EXERCISE DIRECTIONS: For the string "Home", find every matching line in the records and copy it.

DATASET Start Marker

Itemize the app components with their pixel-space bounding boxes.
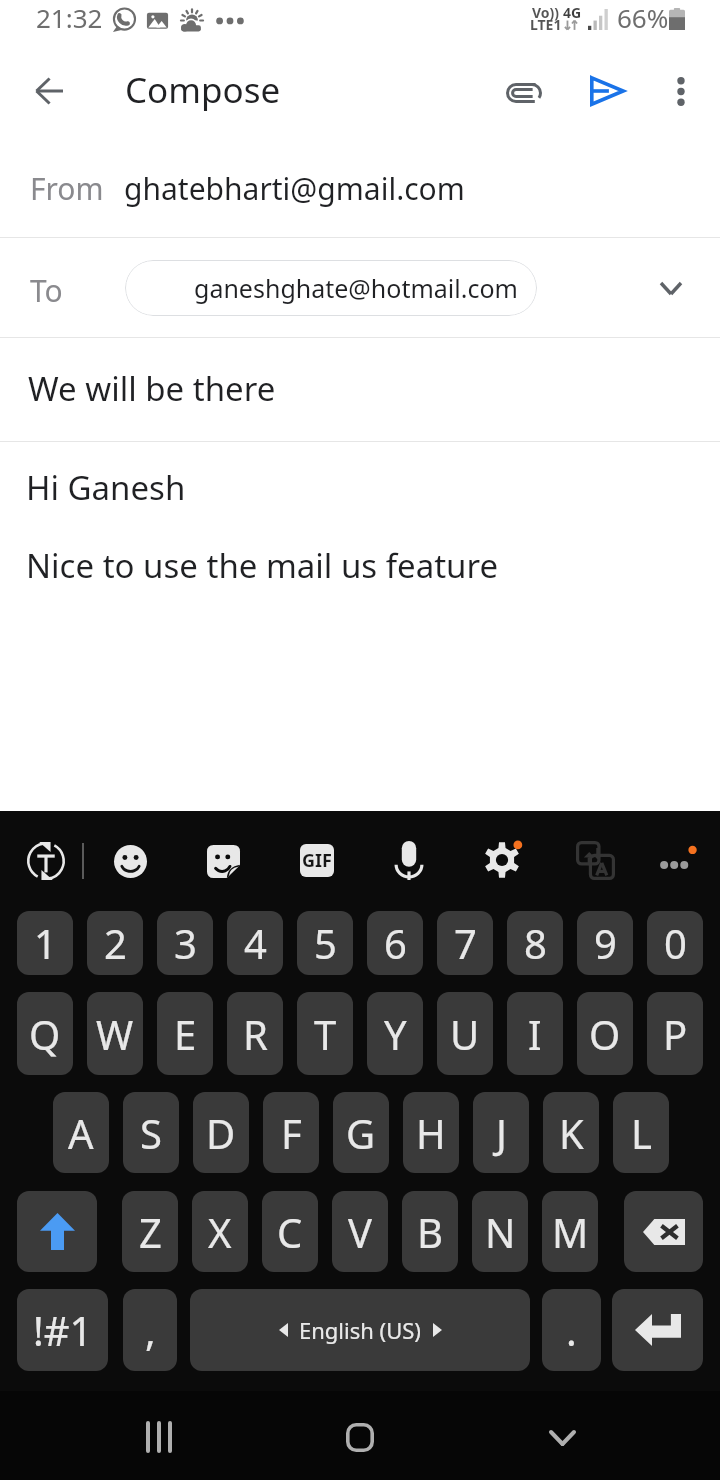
button[interactable]: Hide keyboard — [531, 1407, 593, 1469]
button[interactable]: T — [297, 992, 353, 1075]
staticText: English (US) — [299, 1315, 421, 1345]
button[interactable] — [612, 1289, 703, 1371]
staticText: F — [281, 1106, 302, 1160]
staticText: Vo)) — [532, 3, 560, 22]
button[interactable]: !#1 — [17, 1289, 108, 1371]
button[interactable]: 3 — [157, 911, 213, 975]
button[interactable]: We will be there — [0, 338, 720, 441]
button[interactable]: I — [507, 992, 563, 1075]
button[interactable]: English (US) — [190, 1289, 530, 1371]
button[interactable]: D — [193, 1092, 249, 1173]
staticText: !#1 — [33, 1303, 93, 1357]
button[interactable]: S — [123, 1092, 179, 1173]
staticText: A — [68, 1106, 94, 1160]
button[interactable] — [17, 1191, 97, 1272]
button[interactable]: Back — [20, 62, 78, 120]
button[interactable]: Y — [367, 992, 423, 1075]
staticText: M — [552, 1205, 589, 1259]
staticText: 4 — [244, 916, 267, 970]
button[interactable]: W — [87, 992, 143, 1075]
staticText: H — [416, 1106, 446, 1160]
button[interactable]: N — [472, 1191, 528, 1272]
button[interactable]: P — [647, 992, 703, 1075]
button[interactable]: L — [613, 1092, 669, 1173]
button[interactable]: V — [332, 1191, 388, 1272]
button[interactable]: Q — [17, 992, 73, 1075]
button[interactable]: 4 — [227, 911, 283, 975]
staticText: 3 — [174, 916, 197, 970]
button[interactable]: Expand recipients — [641, 258, 701, 318]
button[interactable]: H — [403, 1092, 459, 1173]
button[interactable]: A — [53, 1092, 109, 1173]
button[interactable]: F — [263, 1092, 319, 1173]
staticText: L — [631, 1106, 652, 1160]
button[interactable]: K — [543, 1092, 599, 1173]
staticText: Y — [384, 1007, 407, 1061]
button[interactable]: O — [577, 992, 633, 1075]
button[interactable]: 5 — [297, 911, 353, 975]
button[interactable]: Voice input — [381, 832, 437, 888]
button[interactable]: R — [227, 992, 283, 1075]
button[interactable]: 7 — [437, 911, 493, 975]
staticText: We will be there — [28, 366, 276, 411]
staticText: N — [485, 1205, 516, 1259]
button[interactable]: GIF — [289, 832, 345, 888]
button[interactable]: From — [0, 135, 720, 237]
staticText: 2 — [104, 916, 127, 970]
staticText: To — [30, 270, 63, 311]
button[interactable]: Z — [122, 1191, 178, 1272]
button[interactable]: More — [648, 832, 704, 888]
button[interactable]: Recents — [128, 1406, 190, 1468]
staticText: X — [208, 1205, 232, 1259]
button[interactable]: B — [402, 1191, 458, 1272]
button[interactable]: X — [192, 1191, 248, 1272]
button[interactable]: More options — [652, 62, 710, 120]
staticText: 66% — [617, 0, 669, 35]
staticText: 5 — [314, 916, 337, 970]
button[interactable] — [624, 1191, 703, 1272]
staticText: U — [450, 1007, 480, 1061]
button[interactable]: ganeshghate@hotmail.com — [125, 260, 537, 316]
staticText: R — [243, 1007, 268, 1061]
button[interactable]: . — [542, 1289, 601, 1371]
button[interactable]: Emoji — [102, 833, 158, 889]
button[interactable]: Attach file — [494, 63, 554, 123]
staticText: 0 — [664, 916, 687, 970]
button[interactable]: 1 — [17, 911, 73, 975]
button[interactable]: 8 — [507, 911, 563, 975]
staticText: E — [174, 1007, 197, 1061]
staticText: D — [206, 1106, 236, 1160]
button[interactable]: 2 — [87, 911, 143, 975]
staticText: Z — [139, 1205, 162, 1259]
staticText: ghatebharti@gmail.com — [124, 168, 465, 209]
staticText: V — [348, 1205, 372, 1259]
staticText: Hi Ganesh — [26, 465, 186, 510]
button[interactable]: U — [437, 992, 493, 1075]
staticText: 8 — [524, 916, 547, 970]
button[interactable]: Home — [329, 1406, 391, 1468]
button[interactable]: , — [123, 1289, 177, 1371]
button[interactable]: Hi Ganesh — [0, 442, 720, 487]
staticText: 9 — [594, 916, 617, 970]
button[interactable]: 0 — [647, 911, 703, 975]
staticText: From — [30, 168, 104, 209]
button[interactable]: Translate — [567, 832, 623, 888]
button[interactable]: To — [0, 238, 720, 337]
staticText: . — [566, 1303, 577, 1357]
button[interactable]: Send — [577, 61, 637, 121]
button[interactable]: E — [157, 992, 213, 1075]
button[interactable]: Keyboard settings — [474, 832, 530, 888]
staticText: ganeshghate@hotmail.com — [194, 271, 518, 305]
staticText: B — [417, 1205, 443, 1259]
button[interactable]: Text conversion — [18, 833, 74, 889]
button[interactable]: 9 — [577, 911, 633, 975]
button[interactable]: J — [473, 1092, 529, 1173]
button[interactable]: C — [262, 1191, 318, 1272]
button[interactable]: 6 — [367, 911, 423, 975]
button[interactable]: G — [333, 1092, 389, 1173]
staticText: J — [496, 1106, 507, 1160]
button[interactable]: Stickers — [195, 833, 251, 889]
staticText: 7 — [454, 916, 477, 970]
button[interactable]: M — [542, 1191, 598, 1272]
staticText: Nice to use the mail us feature — [26, 543, 499, 588]
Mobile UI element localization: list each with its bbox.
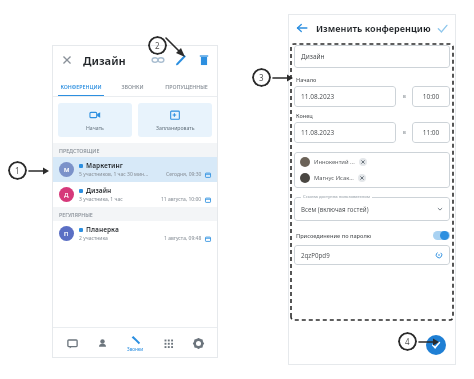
button[interactable]: Save	[436, 22, 449, 35]
button[interactable]: П	[59, 221, 211, 246]
staticText: Всем (включая гостей)	[301, 205, 369, 213]
button[interactable]: 11.08.2023	[294, 122, 396, 143]
button[interactable]: Звонки	[122, 335, 148, 352]
staticText: 2	[155, 40, 160, 51]
button[interactable]: Regenerate password	[435, 251, 443, 259]
staticText: 10:00	[412, 92, 450, 101]
staticText: Маркетинг	[86, 161, 123, 170]
staticText: КОНФЕРЕНЦИИ	[60, 83, 102, 90]
staticText: Дизайн	[83, 53, 126, 68]
staticText: РЕГУЛЯРНЫЕ	[59, 211, 93, 218]
button[interactable]: Дизайн	[294, 45, 450, 68]
staticText: ЗВОНКИ	[121, 83, 144, 90]
staticText: Д	[64, 191, 69, 199]
staticText: 11:00	[412, 128, 450, 137]
staticText: Изменить конференцию	[316, 22, 431, 34]
button[interactable]: Edit	[174, 53, 188, 67]
staticText: 2 участника	[79, 235, 108, 242]
button[interactable]: Confirm	[426, 335, 446, 355]
staticText: Начать	[86, 124, 104, 131]
staticText: в	[403, 129, 406, 136]
button[interactable]: Remove participant	[359, 158, 367, 166]
button[interactable]: Copy link	[151, 53, 165, 67]
button[interactable]: Settings	[187, 332, 209, 354]
button[interactable]: Back	[295, 21, 309, 35]
button[interactable]: 10:00	[412, 86, 450, 107]
staticText: П	[64, 230, 69, 238]
staticText: 3	[259, 72, 264, 83]
button[interactable]: ЗВОНКИ	[109, 75, 155, 97]
button[interactable]: 2qzP0pd9	[294, 245, 450, 265]
staticText: М	[64, 166, 70, 174]
button[interactable]: Иннокентий ...	[294, 152, 450, 188]
button[interactable]: Close	[59, 52, 75, 68]
staticText: 11 августа, 10:00	[161, 196, 202, 203]
staticText: Звонки	[127, 346, 144, 352]
button[interactable]: Chats	[61, 332, 83, 354]
button[interactable]: Д	[59, 182, 211, 207]
staticText: ПРЕДСТОЯЩИЕ	[59, 147, 100, 154]
staticText: 4	[405, 336, 410, 347]
staticText: Дизайн	[86, 186, 112, 195]
button[interactable]: КОНФЕРЕНЦИИ	[52, 75, 109, 97]
button[interactable]: Всем (включая гостей)	[294, 197, 450, 221]
staticText: Присоединение по паролю	[296, 232, 372, 240]
button[interactable]: Remove participant	[358, 174, 366, 182]
staticText: Иннокентий ...	[314, 158, 355, 166]
button[interactable]: Delete	[197, 53, 211, 67]
staticText: Запланировать	[156, 124, 195, 131]
staticText: Начало	[296, 76, 317, 83]
button[interactable]: Keypad	[157, 332, 179, 354]
button[interactable]: Начать	[58, 103, 132, 137]
staticText: ПРОПУЩЕННЫЕ	[165, 83, 208, 90]
staticText: 11.08.2023	[301, 128, 335, 137]
button[interactable]: М	[59, 157, 211, 182]
button[interactable]: ПРОПУЩЕННЫЕ	[155, 75, 218, 97]
staticText: 11.08.2023	[301, 92, 335, 101]
staticText: 3 участника, 1 час	[79, 196, 123, 203]
staticText: Дизайн	[301, 52, 325, 61]
staticText: Магнус Исак...	[314, 174, 354, 182]
staticText: Планерка	[86, 225, 119, 234]
button[interactable]: Запланировать	[138, 103, 212, 137]
button[interactable]: Присоединение по паролю	[294, 231, 450, 240]
staticText: 1	[15, 165, 20, 176]
staticText: 5 участников, 1 час 30 мин...	[79, 171, 149, 178]
staticText: Конец	[296, 112, 313, 119]
button[interactable]: 11.08.2023	[294, 86, 396, 107]
button[interactable]: 11:00	[412, 122, 450, 143]
button[interactable]: Contacts	[91, 332, 113, 354]
staticText: Сегодня, 09:30	[166, 171, 202, 178]
staticText: 1 августа, 09:48	[164, 235, 202, 242]
staticText: Ссылка доступна пользователям	[303, 194, 370, 200]
staticText: в	[403, 93, 406, 100]
staticText: 2qzP0pd9	[301, 251, 330, 259]
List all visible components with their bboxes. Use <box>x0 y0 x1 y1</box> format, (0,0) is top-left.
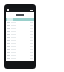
button[interactable] <box>6 57 34 60</box>
button[interactable] <box>6 51 34 54</box>
button[interactable] <box>6 54 34 57</box>
button[interactable] <box>6 36 34 39</box>
button[interactable] <box>6 48 34 51</box>
button[interactable] <box>6 45 34 48</box>
button[interactable] <box>6 39 34 42</box>
button[interactable] <box>6 33 34 36</box>
button[interactable] <box>6 21 34 24</box>
button[interactable] <box>6 27 34 30</box>
button[interactable] <box>6 42 34 45</box>
button[interactable] <box>6 24 34 27</box>
button[interactable] <box>6 30 34 33</box>
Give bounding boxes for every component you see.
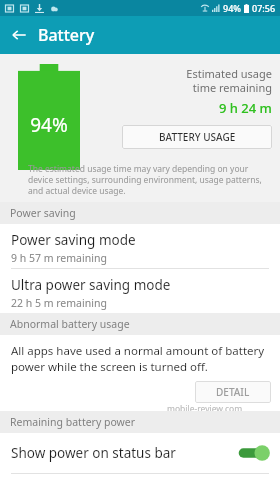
button[interactable]: DETAIL	[195, 381, 271, 403]
staticText: BATTERY USAGE	[159, 130, 236, 144]
staticText: mobile-review.com	[167, 403, 243, 411]
button[interactable]: Ultra power saving mode	[0, 269, 280, 313]
staticText: 9 h 57 m remaining	[11, 251, 107, 265]
staticText: 94%	[18, 112, 80, 138]
staticText: Abnormal battery usage	[10, 317, 130, 331]
button[interactable]: Back	[0, 16, 38, 54]
staticText: DETAIL	[216, 385, 250, 399]
staticText: 22 h 5 m remaining	[11, 296, 107, 310]
staticText: Ultra power saving mode	[11, 276, 171, 294]
staticText: Power saving mode	[11, 231, 136, 249]
staticText: The estimated usage time may vary depend…	[28, 163, 268, 196]
staticText: Battery	[38, 24, 95, 46]
button[interactable]: BATTERY USAGE	[122, 125, 272, 149]
staticText: 07:56	[252, 2, 276, 14]
button[interactable]: Power saving mode	[0, 224, 280, 268]
staticText: 9 h 24 m	[219, 99, 272, 117]
staticText: All apps have used a normal amount of ba…	[11, 343, 272, 374]
staticText: Power saving	[10, 206, 76, 220]
staticText: 94%	[223, 2, 241, 14]
staticText: Estimated usage time remaining	[186, 66, 272, 95]
staticText: Show power on status bar	[11, 444, 237, 462]
button[interactable]: Show power on status bar	[0, 433, 280, 473]
staticText: Remaining battery power	[10, 415, 136, 429]
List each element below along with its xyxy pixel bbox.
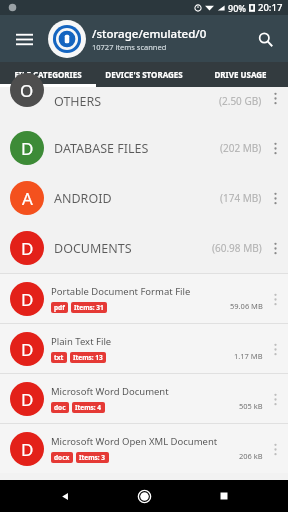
staticText: OTHERS bbox=[54, 93, 102, 110]
staticText: O bbox=[20, 79, 34, 102]
staticText: DATABASE FILES bbox=[54, 140, 149, 157]
staticText: 59.06 MB bbox=[230, 301, 263, 311]
button[interactable]: DRIVE USAGE bbox=[192, 62, 288, 87]
staticText: (202 MB) bbox=[220, 141, 262, 155]
staticText: A bbox=[22, 187, 33, 210]
button[interactable]: Menu bbox=[8, 23, 40, 55]
button[interactable]: More options bbox=[266, 290, 284, 308]
staticText: Microsoft Word Document bbox=[51, 385, 169, 398]
button[interactable]: D bbox=[0, 424, 288, 473]
staticText: Items: 13 bbox=[73, 353, 103, 362]
button[interactable]: D bbox=[0, 374, 288, 423]
staticText: Items: 4 bbox=[75, 403, 102, 412]
button[interactable]: D bbox=[0, 123, 288, 173]
staticText: 20:17 bbox=[258, 1, 283, 14]
button[interactable]: D bbox=[0, 274, 288, 323]
staticText: (174 MB) bbox=[220, 191, 262, 205]
button[interactable]: Home bbox=[129, 481, 159, 511]
button[interactable]: FILE CATEGORIES bbox=[0, 62, 96, 87]
staticText: doc bbox=[54, 403, 66, 412]
staticText: 206 kB bbox=[239, 451, 263, 461]
staticText: (2.50 GB) bbox=[219, 94, 262, 108]
staticText: ANDROID bbox=[54, 190, 112, 207]
button[interactable]: More options bbox=[266, 239, 284, 257]
staticText: docx bbox=[54, 453, 70, 462]
staticText: (60.98 MB) bbox=[212, 241, 262, 255]
button[interactable]: Back bbox=[50, 481, 80, 511]
staticText: 10727 items scanned bbox=[92, 42, 167, 52]
button[interactable]: D bbox=[0, 223, 288, 273]
button[interactable]: DEVICE'S STORAGES bbox=[96, 62, 192, 87]
button[interactable]: More options bbox=[266, 139, 284, 157]
button[interactable]: More options bbox=[266, 440, 284, 458]
button[interactable]: O bbox=[0, 87, 288, 123]
button[interactable]: /storage/emulated/0 bbox=[48, 20, 207, 58]
button[interactable]: More options bbox=[266, 89, 284, 107]
staticText: 1.17 MB bbox=[234, 351, 263, 361]
button[interactable]: Search bbox=[250, 24, 280, 54]
staticText: Microsoft Word Open XML Document bbox=[51, 435, 218, 448]
staticText: 90% bbox=[228, 2, 246, 14]
button[interactable]: D bbox=[0, 324, 288, 373]
staticText: DOCUMENTS bbox=[54, 240, 132, 257]
staticText: Items: 3 bbox=[79, 453, 106, 462]
staticText: Plain Text File bbox=[51, 335, 112, 348]
staticText: pdf bbox=[54, 303, 65, 312]
staticText: Portable Document Format File bbox=[51, 285, 191, 298]
staticText: D bbox=[21, 237, 34, 260]
staticText: /storage/emulated/0 bbox=[92, 26, 207, 42]
button[interactable]: More options bbox=[266, 189, 284, 207]
staticText: FILE CATEGORIES bbox=[14, 69, 82, 80]
staticText: txt bbox=[54, 353, 64, 362]
button[interactable]: More options bbox=[266, 390, 284, 408]
staticText: DEVICE'S STORAGES bbox=[105, 69, 183, 80]
staticText: D bbox=[21, 438, 34, 461]
button[interactable]: A bbox=[0, 173, 288, 223]
staticText: D bbox=[21, 338, 34, 361]
staticText: D bbox=[21, 288, 34, 311]
button[interactable]: Recent apps bbox=[209, 481, 239, 511]
staticText: D bbox=[21, 137, 34, 160]
button[interactable]: More options bbox=[266, 340, 284, 358]
staticText: D bbox=[21, 388, 34, 411]
staticText: DRIVE USAGE bbox=[214, 69, 267, 80]
staticText: Items: 31 bbox=[74, 303, 104, 312]
staticText: 505 kB bbox=[239, 401, 263, 411]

DATASET End Marker

THE ANSWER:
button[interactable]: Home — [329, 1406, 391, 1468]
button[interactable]: Home bbox=[129, 481, 159, 511]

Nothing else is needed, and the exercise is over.